The Auditor-General of South Africa (“the AG“) recently released his 2012-2013 consolidated general report on the audit outcomes of local government, 30 July 2014 (“the report“).
The report addresses six risk areas, one of which is Information Technology (“IT“) controls. The fact that IT is one of the six risk areas audited by the AG, highlights its importance in the proper functioning of local government and municipal owned entities.
The AG assessed IT controls using five criteria. These were: security management; user access management, IT service continuity, formal control over IT systems and IT governance.
Security management: As far as security management is concerned, the AG found that: “while 28% of the auditees had IT controls that were embedded and functioning effectively, 60% of the auditees continued to experience challenges with design and 12% experienced challenges with the implementation of security management policies.” One of the most common findings was that IT security parameters were not being “effectively configured to protect the IT infrastructure from unauthorised access.“
User access management: User access policies also proved challenging. 68% of those audited continued to experience challenges with the design of user access policies. 16% fared slightly better as they seem to have had policies, but their issues related to the actual implementation of the user access policies.
IT service continuity: The outcomes in this area are worrisome. 30% of those audited had IT controls that were embedded and functioning properly. 62% experienced challenges with design and 8% experienced challenges with the implementation of adequate IT service continuity controls. A finding that needs urgent attention, particularly if e-government is being punted as a solution to inefficiency, is that most municipalities do not test their back-ups and back-ups are not stored off-site.
Formal control over IT systems: The AG identified a lack of skills as a major root cause of challenges in IT controls.
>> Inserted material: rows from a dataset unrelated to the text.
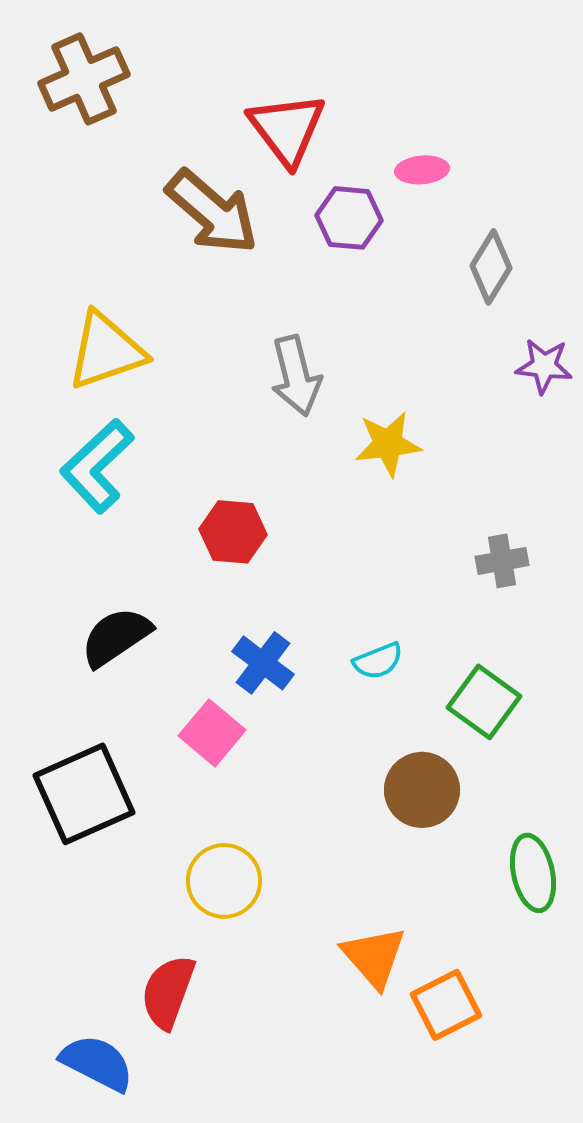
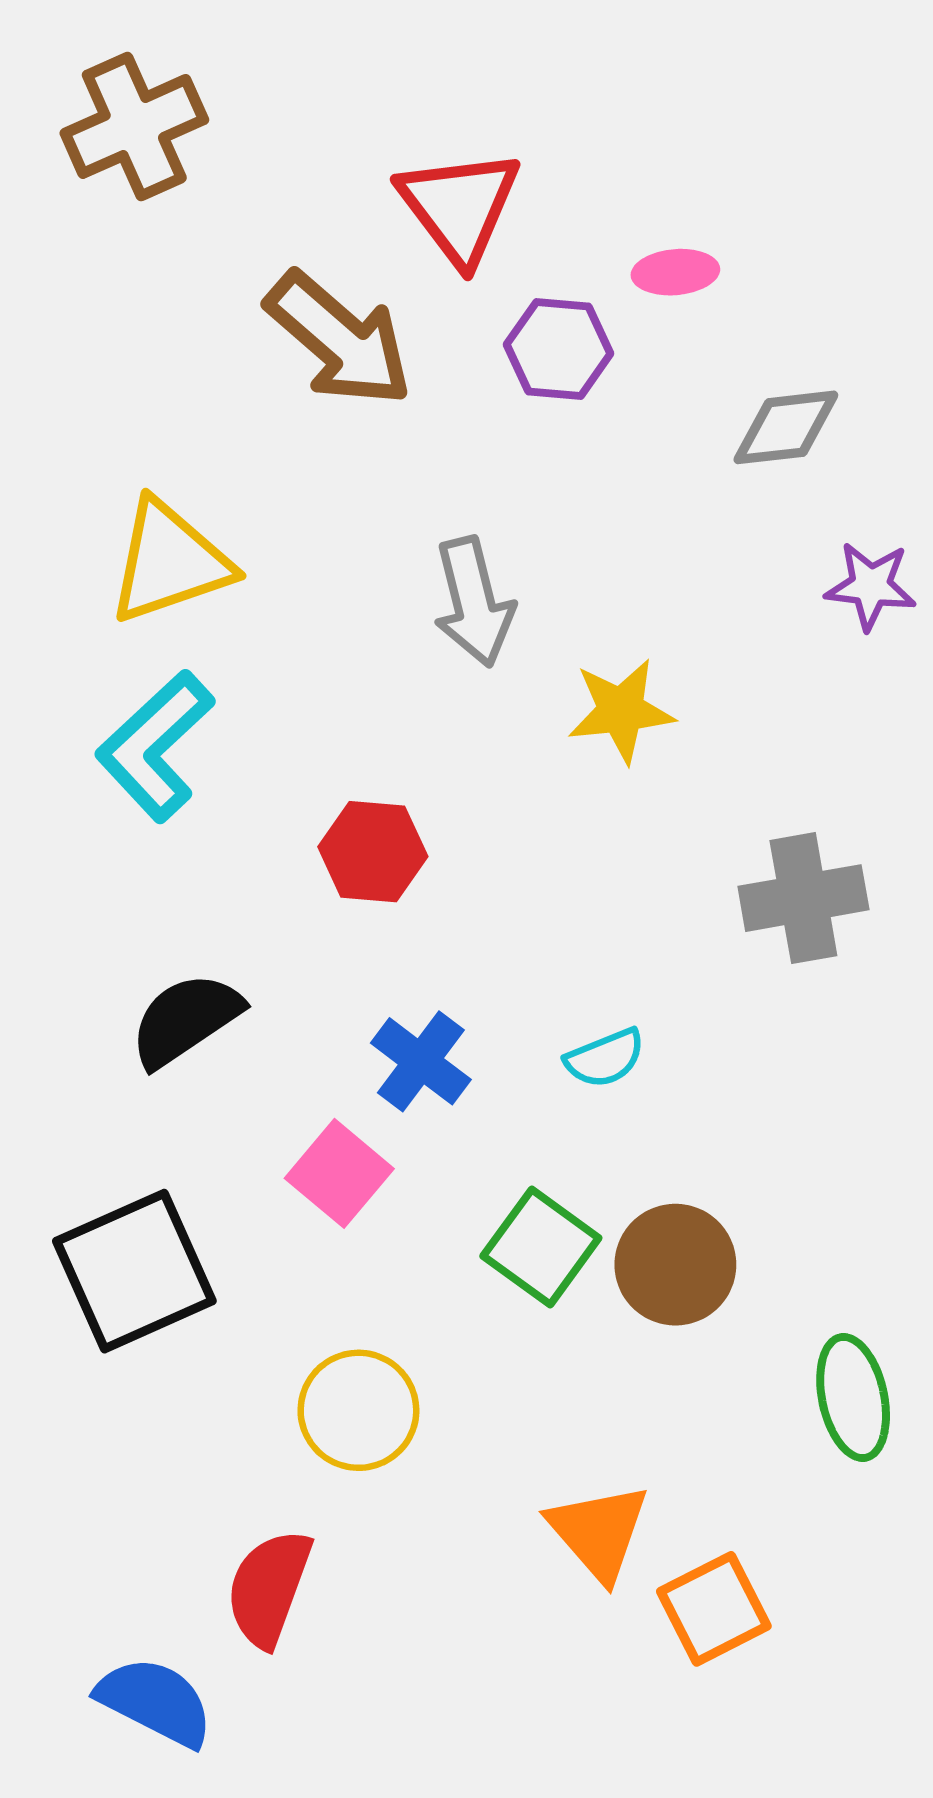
gray diamond: (491, 267) -> (786, 427), turned 52
gray cross: (502, 561) -> (803, 898), size x1.5
green square: (484, 702) -> (541, 1247), moved

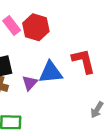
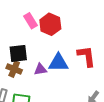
purple triangle: (30, 83) -> (40, 69), turned 32

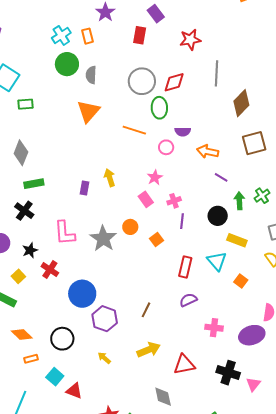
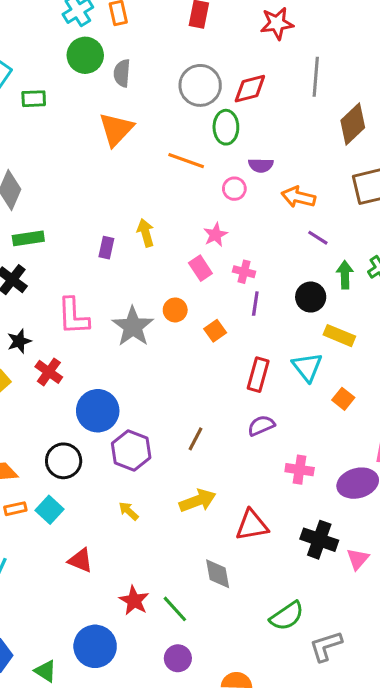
green rectangle: (25, 104) -> (34, 99), moved
pink cross: (174, 201) -> (244, 272), turned 32
black circle: (62, 339) -> (64, 461), moved
cyan square: (55, 377) -> (50, 510), moved

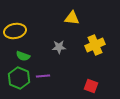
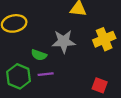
gray star: (59, 47) -> (64, 41), size x1.5
green semicircle: (23, 56) -> (39, 55), moved

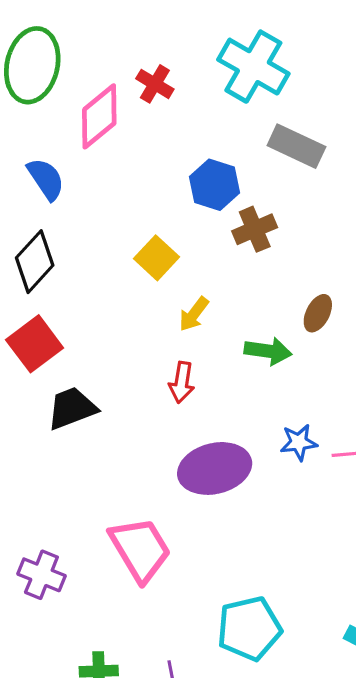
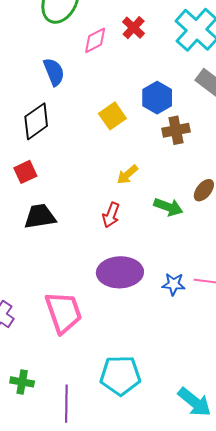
pink diamond: (99, 116) -> (95, 40), size x0.7
yellow square: (156, 258) -> (112, 116), moved
red square: (35, 344) -> (25, 172), size x0.7
blue star: (299, 442) -> (174, 284), moved

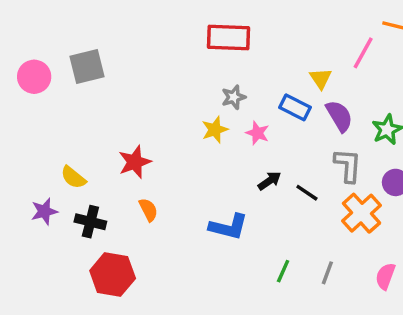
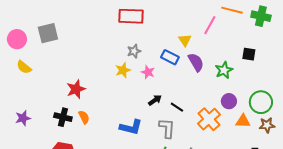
gray L-shape: (348, 165) -> (167, 128), moved
yellow semicircle: (73, 177) -> (24, 67), moved
black cross: (90, 222) -> (63, 117), moved

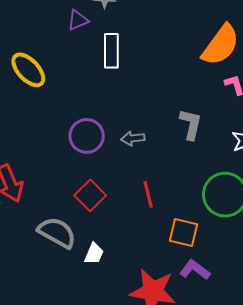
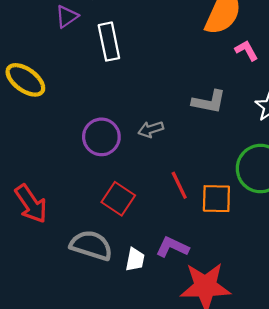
gray L-shape: (191, 124) -> (209, 102), turned 100
orange square: (184, 233) -> (216, 199), moved
purple L-shape: (195, 270) -> (172, 247), moved

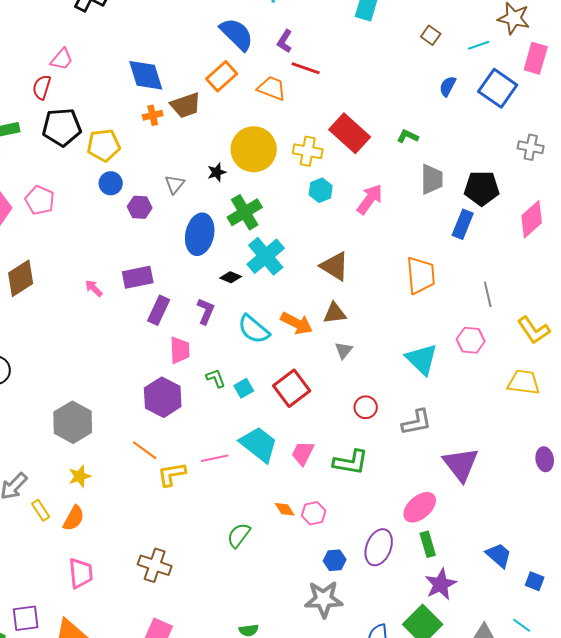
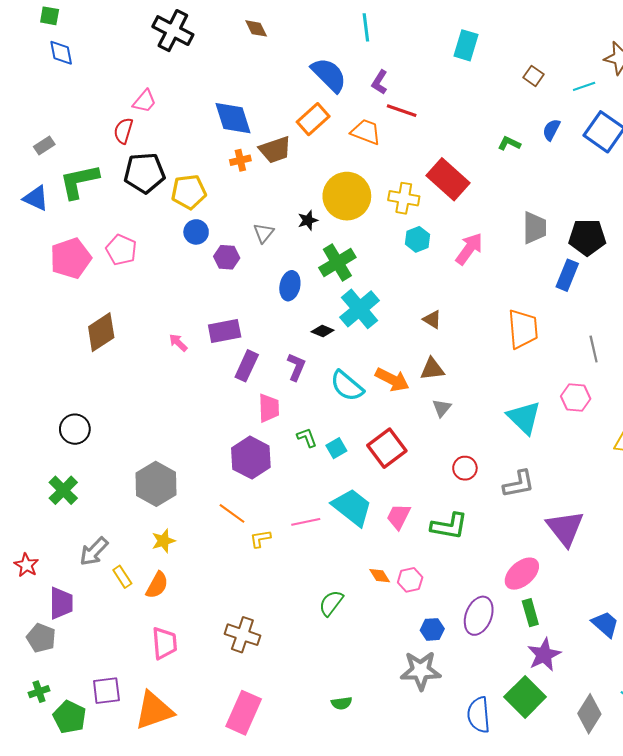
green L-shape: (408, 136) -> (509, 143), moved
blue ellipse: (200, 234) -> (290, 286), size x0.7
brown triangle: (335, 266) -> (432, 319), size x0.6
yellow L-shape: (172, 474) -> (260, 539), size x0.7

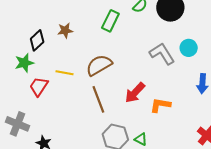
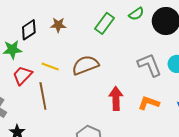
red arrow: (135, 93) -> (116, 98), turned 125
brown line: (98, 99) -> (43, 96), moved
orange L-shape: (160, 105) -> (149, 103), moved

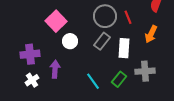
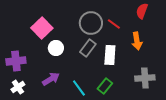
red line: (128, 17) -> (114, 24), turned -32
orange arrow: (151, 34) -> (137, 41), turned -36
purple arrow: (55, 69) -> (51, 79), moved, turned 54
gray cross: (145, 71) -> (145, 78), moved

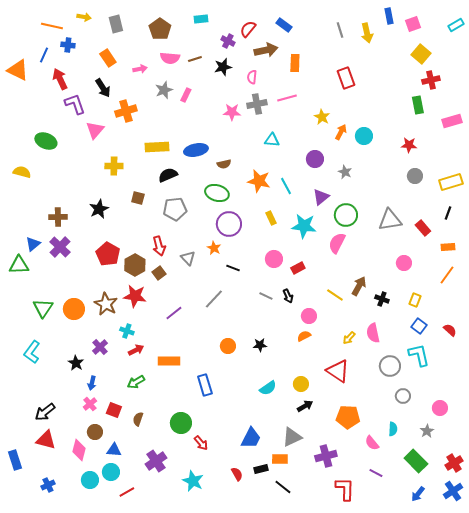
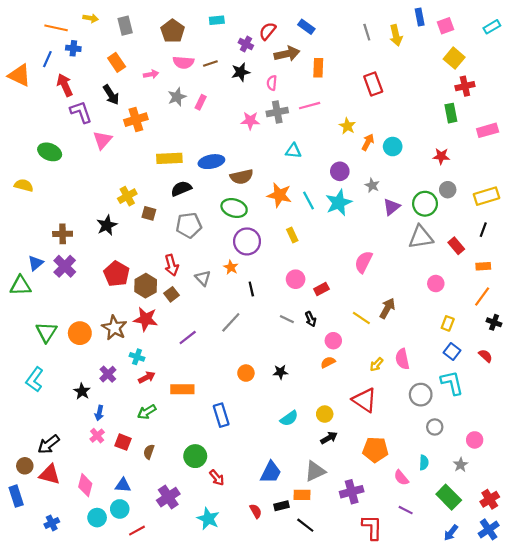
brown semicircle: (224, 164) -> (242, 177), size x1.5
yellow cross: (114, 166) -> (127, 196), moved, turned -30
purple triangle: (321, 197) -> (392, 207), moved
green circle: (346, 215) -> (425, 204), moved
cyan star: (304, 226) -> (339, 203), moved, turned -30
black line: (233, 268) -> (251, 289), turned 56
black cross: (382, 299) -> (494, 322), moved
brown circle: (95, 432) -> (25, 466), moved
The AG recommends the reallocation of funds to upskill IT staff; the enforcement of consequences for repeat adverse IT findings; the transfer of skills from service providers; and internal audit units and audit committees needing to play a more effective role.
IT governance: The AG highlights the fact that the Corporate Governance of Information and Communication Technology Policy Framework (“the ICT Framework“) has been developed by government and approved by cabinet. It has however not been implemented. The AG points out that all those who were audited are required to adopt and implement the ICT Framework over the next three financial years i.e. 2014 onwards. It is clear from the AG’s report that it is expected that the Department of Cooperative Governance and Traditional Affairs (“CoGTA“) will have a crucial role to play in the implementation of the ICT Framework.
Given the regular and very public data breaches and theft of sensitive information that are reported on a daily basis, the issues that the AG points out need to be addressed as a matter of urgency. IT audits or gap analyses need to be conducted, their findings need to be implemented, skilled staff need to be recruited or existing staff need to be upskilled and IT governance must be implemented from the top down. These are important priorities that must be pursued immediately.
If South Africa is to really grow and implement e-government, e-health and e-education effectively, as is envisaged in South Africa Connect: the National Broadband Policy 2013 and SIP 15: Expanding access to communication technology, the AG’s 2014 and 2015 findings on IT controls need to be looking vastly different to his current report.